- A Culinary Journey with Kfir Misnikov
Boneless beef asado
Vegetables for gravy (onion, carrot, garlic, leek, celery)
Whole sweet potato
Garlic confit (garlic cloves deep-oil fried at low temperature for about 30 minutes)
Semi-dry red wine
(It is recommended to cook the meat a day before. The cooking process is long.)
Place the asado in a baking tray, add the vegetables, add two cups of water and a cup of red wine. Wrap the tray well with baking paper and then with aluminum foil. Bake for 10 hours at 145°. After that, dismantle the piece of asado while still warm. It should break off from the fat easily in your hands and really divide it into strands.
Take a rectangular baking tray, line with baking paper and put another tray on top with a weight on (could be a pan with water, etc.)
Cool it overnight in the fridge.
Boil the liquid that remains in the tray in a pan together with another cup of red wine until it becomes a thick gravy.

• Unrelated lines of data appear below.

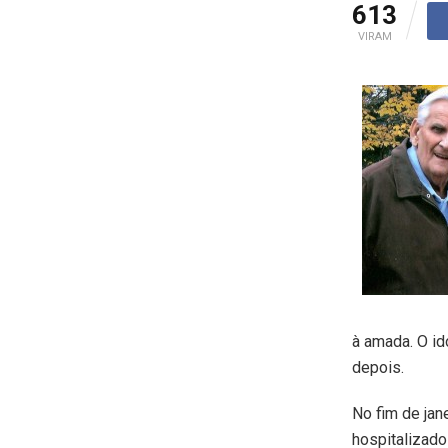
613
VIRAM
à amada. O i
depois.
No fim de jan
hospitalizado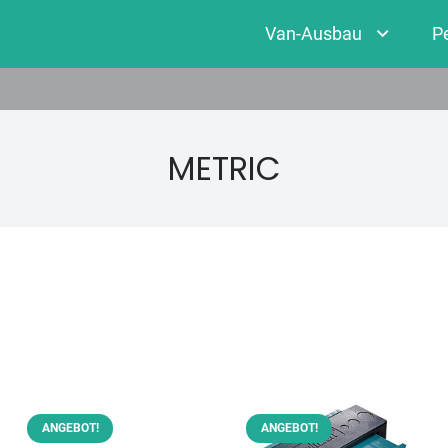
Van-Ausbau
P
‎METRIC
ANGEBOT!
ANGEBOT!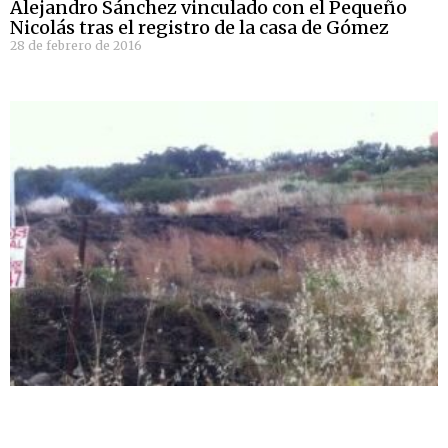
Alejandro Sánchez vinculado con el Pequeño
Nicolás tras el registro de la casa de Gómez
28 de febrero de 2016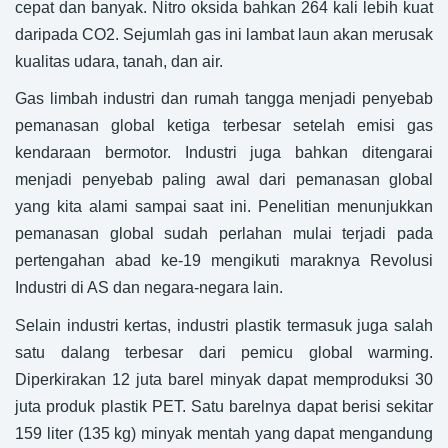
cepat dan banyak. Nitro oksida bahkan 264 kali lebih kuat
daripada CO2. Sejumlah gas ini lambat laun akan merusak
kualitas udara, tanah, dan air.
Gas limbah industri dan rumah tangga menjadi penyebab
pemanasan global ketiga terbesar setelah emisi gas
kendaraan bermotor. Industri juga bahkan ditengarai
menjadi penyebab paling awal dari pemanasan global
yang kita alami sampai saat ini. Penelitian menunjukkan
pemanasan global sudah perlahan mulai terjadi pada
pertengahan abad ke-19 mengikuti maraknya Revolusi
Industri di AS dan negara-negara lain.
Selain industri kertas, industri plastik termasuk juga salah
satu dalang terbesar dari pemicu global warming.
Diperkirakan 12 juta barel minyak dapat memproduksi 30
juta produk plastik PET. Satu barelnya dapat berisi sekitar
159 liter (135 kg) minyak mentah yang dapat mengandung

Add flavor/seasoning if necessary.
Sweet Potato Puree
Bake the sweet potato wrapped in aluminum foil until it’s completely soft, crush in a blender with the thyme, garlic confit and a little of the oil from the confit, add salt and pepper.
Cherry Tomato Raisins
Bake the cherry tomatoes in the oven at low temperature, season with olive oil, thyme, salt and pepper for about three hours (130°)
Cut the asado terrine into portions when cold. Heat up in the oven at 170°. Place the sweet potato puree next to the asado terrine on the plate, decorate with the cherry tomato raisins and pour the gravy on the terrine.